Disable PowerShell Version 2.0

The most immediate and critical mitigation is to completely eradicate the PowerShell Downgrade attack. PowerShell v2.0 is a deprecated, massive security liability that provides no modern logging or security controls. Organizations must utilize Group Policy or specialized scripts to systematically uninstall the Windows Feature for PowerShell 2.0 across the entire enterprise environment. Once removed, attackers are forced to operate within modern PowerShell environments where AMSI and Script Block Logging are active.

Enforce Constrained Language Mode (CLM)

The ultimate architectural defense against advanced bypass techniques (like Reflection and Memory Patching) is the enforcement of Constrained Language Mode (CLM) via Windows Defender Application Control (WDAC) or AppLocker.

When PowerShell operates in Full Language Mode (the default), it has unrestricted access to the powerful, low-level .NET APIs necessary to execute Reflection or call VirtualProtect to manipulate memory. When CLM is enforced, PowerShell is severely restricted. It can still run standard administrative scripts, but it is explicitly blocked from utilizing advanced .NET types, COM objects, and the critical Windows APIs required to interact with system memory. By enforcing CLM, organizations effectively strip the attacker of the tools necessary to execute memory-based AMSI bypasses.

Leverage Advanced EDR and Script Block Logging

Because attackers actively attempt to blind AMSI, defenders must ensure they have alternative visibility into script execution. Organizations must forcefully enable PowerShell Script Block Logging (Event ID 4104) via Group Policy.

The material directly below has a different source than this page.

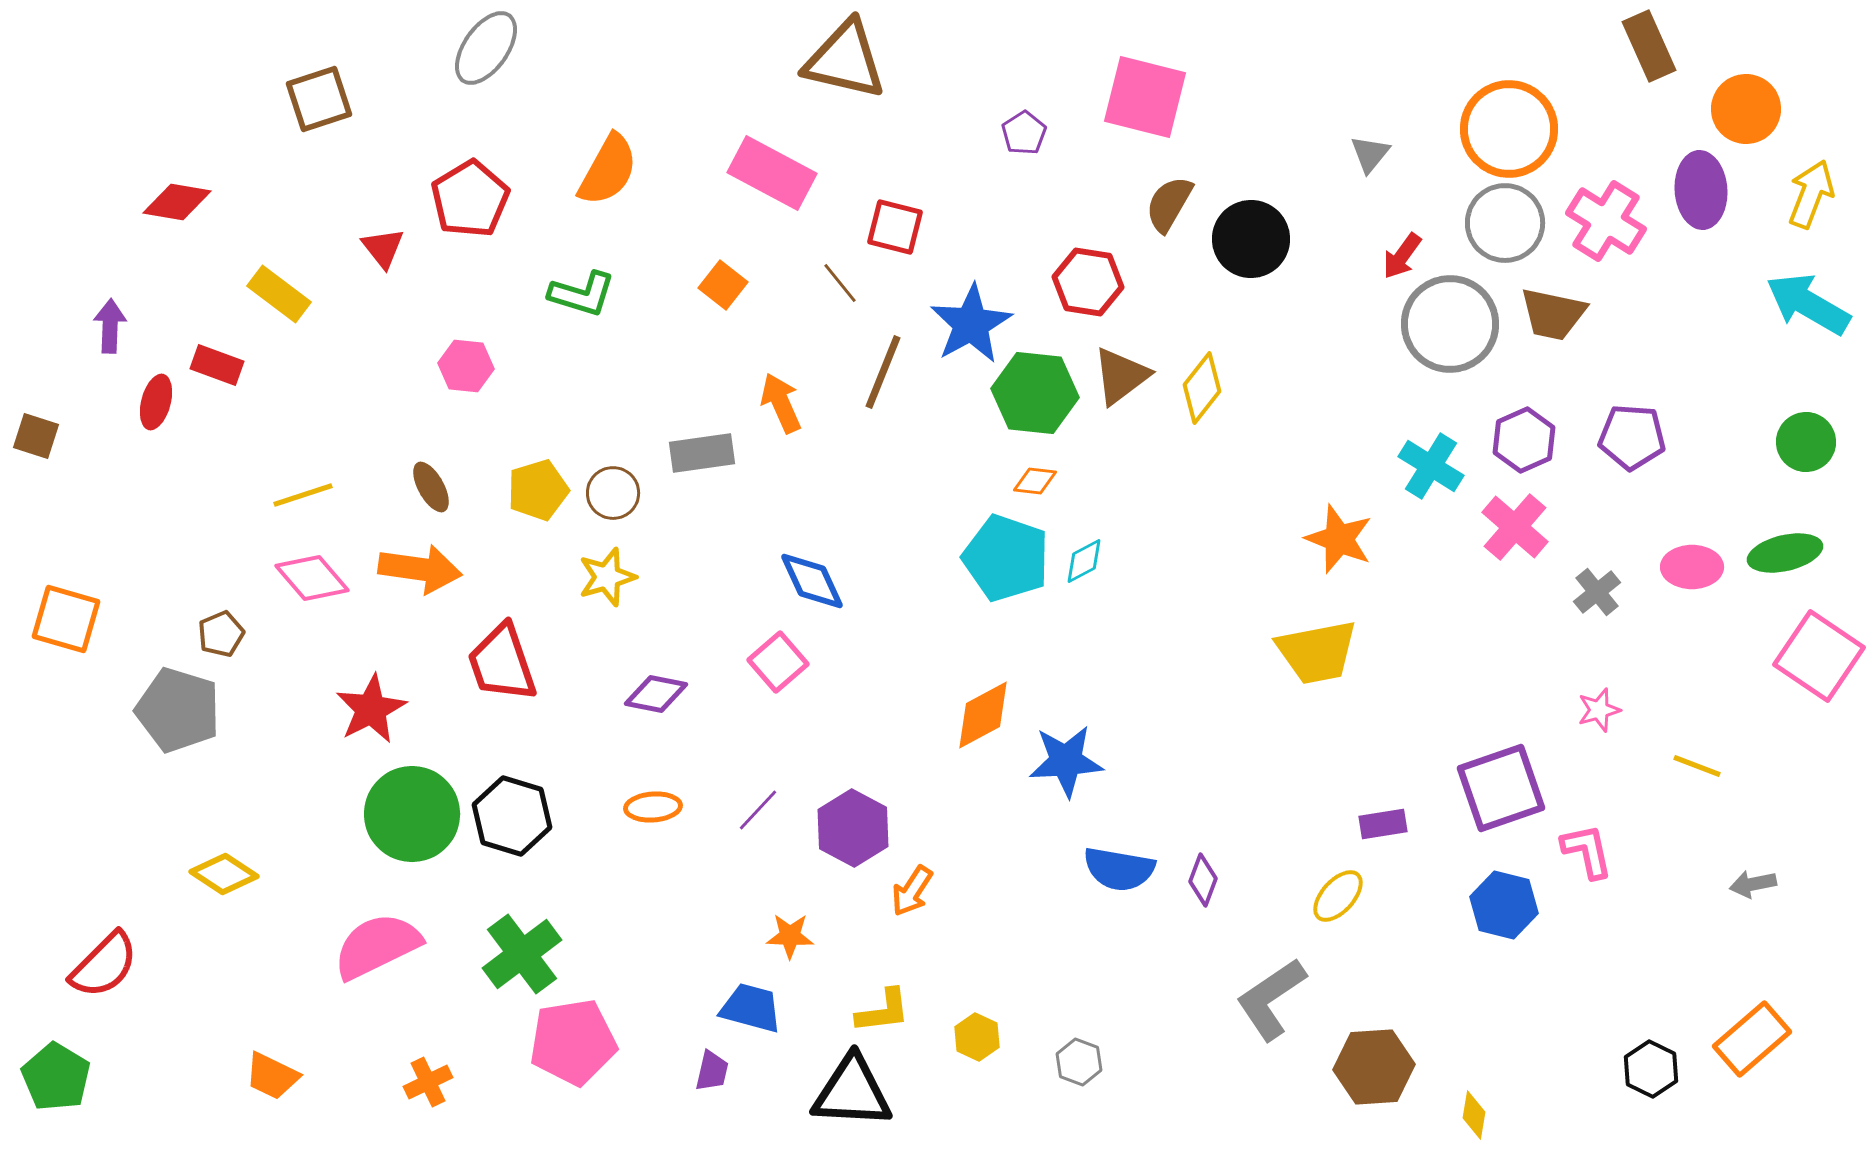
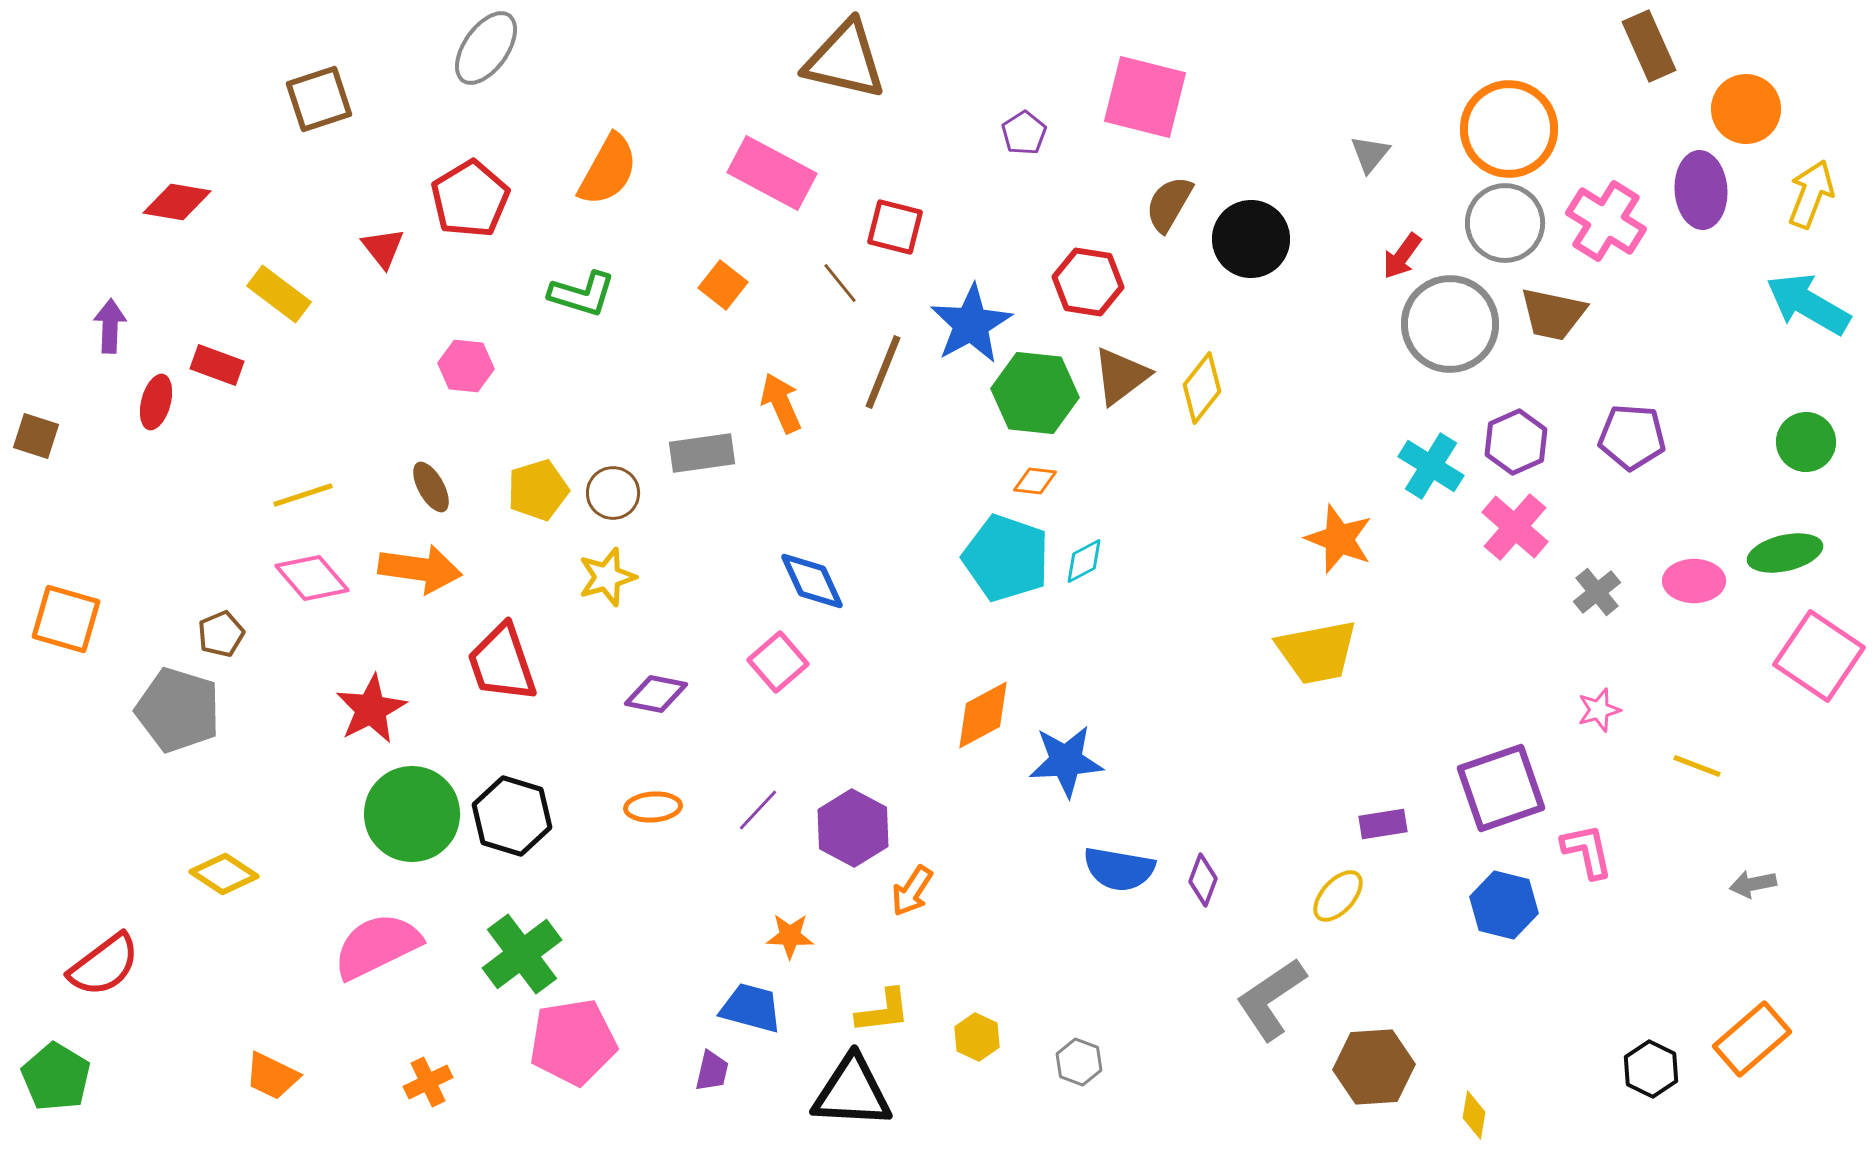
purple hexagon at (1524, 440): moved 8 px left, 2 px down
pink ellipse at (1692, 567): moved 2 px right, 14 px down
red semicircle at (104, 965): rotated 8 degrees clockwise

This feature logs the entire, de-obfuscated content of every script executed on the system directly to the Windows Event Log, providing invaluable forensic data even if AMSI is successfully bypassed.

Furthermore, traditional antivirus is insufficient against memory patching. Organizations must deploy advanced Endpoint Detection and Response (EDR) solutions. EDR agents do not solely rely on AMSI; they continuously monitor the behavioral execution of processes. A robust EDR will detect the highly anomalous behavior of a PowerShell script attempting to call VirtualProtect to modify the memory region of amsi.dll, instantly terminating the process and triggering a high-priority alert before the payload can execute.